G: Domanda ovvia per qualunque fan degli Smiths: quali sono oggi i tuoi film e/o libri preferiti?

MJ: Recentemente non ho guardato tanti film né letto quanto vorrei. Non amo troppo i romanzi, mi piacciono soprattutto le biografie di personaggi del mondo dello spettacolo: musica, teatro, cinema. Mi interessa la storia delle persone. Gli ultimi due che ho letto sono stati una biografia appena uscita su David Bowie e un libro sulla storia degli studi di registrazione in Inghilterra: se non ti interessa la musica è un po’ noioso, ma è interessante la ricostruzione di come nel decennio tra gli anni Sessanta e Settanta tutti gli studi fossero a Londra. Poi i 10CC aprirono il loro Strawberry Studio a Manchester, e da lì le cose cambiarono: fino a quel momento case discografiche, editori e studi erano tutti nella capitale, così se volevi avere a che fare col mondo dello showbiz dovevi per forza andare a Londra. Un libro interessante. Per quanto riguarda i film mi piace l’avangarde: niente Hollywood, niente ‘Star Wars’, niente film a carattere musicale, niente mainstream o successi da box office. Mi piace andare con mia moglie in un piccolo cinema vicino a casa nostra che proietta film inusuali poco battuti. In realtà ci piace uscire la sera per andare a ingozzarci di curry!

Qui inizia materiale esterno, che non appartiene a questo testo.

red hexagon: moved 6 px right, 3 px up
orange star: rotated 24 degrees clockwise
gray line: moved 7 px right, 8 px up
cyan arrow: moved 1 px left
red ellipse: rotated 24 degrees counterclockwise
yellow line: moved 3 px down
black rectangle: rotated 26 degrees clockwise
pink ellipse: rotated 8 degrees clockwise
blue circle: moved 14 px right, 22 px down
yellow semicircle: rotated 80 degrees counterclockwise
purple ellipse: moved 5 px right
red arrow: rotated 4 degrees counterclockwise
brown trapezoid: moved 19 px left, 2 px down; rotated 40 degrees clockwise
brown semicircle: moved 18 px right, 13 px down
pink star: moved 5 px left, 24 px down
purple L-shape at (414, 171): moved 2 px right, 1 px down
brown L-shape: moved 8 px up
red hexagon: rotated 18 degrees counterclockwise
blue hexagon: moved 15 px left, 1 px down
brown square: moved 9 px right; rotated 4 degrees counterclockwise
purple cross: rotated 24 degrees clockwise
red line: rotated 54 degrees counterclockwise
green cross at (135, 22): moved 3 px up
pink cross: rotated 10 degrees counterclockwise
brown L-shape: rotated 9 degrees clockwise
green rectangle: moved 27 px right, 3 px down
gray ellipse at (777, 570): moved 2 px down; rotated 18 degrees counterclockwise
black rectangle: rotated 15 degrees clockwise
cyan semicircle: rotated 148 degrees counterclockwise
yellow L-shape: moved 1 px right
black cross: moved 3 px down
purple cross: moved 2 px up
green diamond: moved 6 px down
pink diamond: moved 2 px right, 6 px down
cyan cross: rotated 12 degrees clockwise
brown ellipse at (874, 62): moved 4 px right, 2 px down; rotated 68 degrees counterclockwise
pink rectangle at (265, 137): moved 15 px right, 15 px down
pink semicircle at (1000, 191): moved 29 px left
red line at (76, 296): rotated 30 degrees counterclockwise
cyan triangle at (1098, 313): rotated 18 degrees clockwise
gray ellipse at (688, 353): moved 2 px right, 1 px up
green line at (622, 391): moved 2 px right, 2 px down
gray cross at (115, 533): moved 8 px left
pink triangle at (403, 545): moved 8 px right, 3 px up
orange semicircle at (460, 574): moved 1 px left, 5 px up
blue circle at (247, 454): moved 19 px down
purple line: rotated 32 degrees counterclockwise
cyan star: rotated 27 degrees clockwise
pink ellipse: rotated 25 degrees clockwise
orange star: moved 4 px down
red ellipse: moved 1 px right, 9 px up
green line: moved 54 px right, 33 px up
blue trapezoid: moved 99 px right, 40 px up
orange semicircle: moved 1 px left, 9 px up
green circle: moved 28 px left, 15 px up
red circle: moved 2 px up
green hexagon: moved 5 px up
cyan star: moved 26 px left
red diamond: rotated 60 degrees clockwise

G: A questo punto nella tua vita c’è qualcosa che vorresti più di tutte?

MJ: No, sono contento così. Non sono Mick Jagger che è ancora lì che canta “I can’t get no satisfaction” (risate, nda). Sono molto fortunato: ho una bella casa, una bellissima moglie, dei bellissimi figli e sto bene con me stesso. Come ti dicevo prima sono molto fortunato: venire da una band della magnitudo degli Smiths mi ha permesso di non sentirmi frustrato. Sono nell’autunno della mia vita: ho lavorato duro in primavera ed estate, e per goderne i frutti adesso ho rallentato. Non troppo, solo un po’.

(Un grazie fraterno a Debora Dolcetto / Indiebox).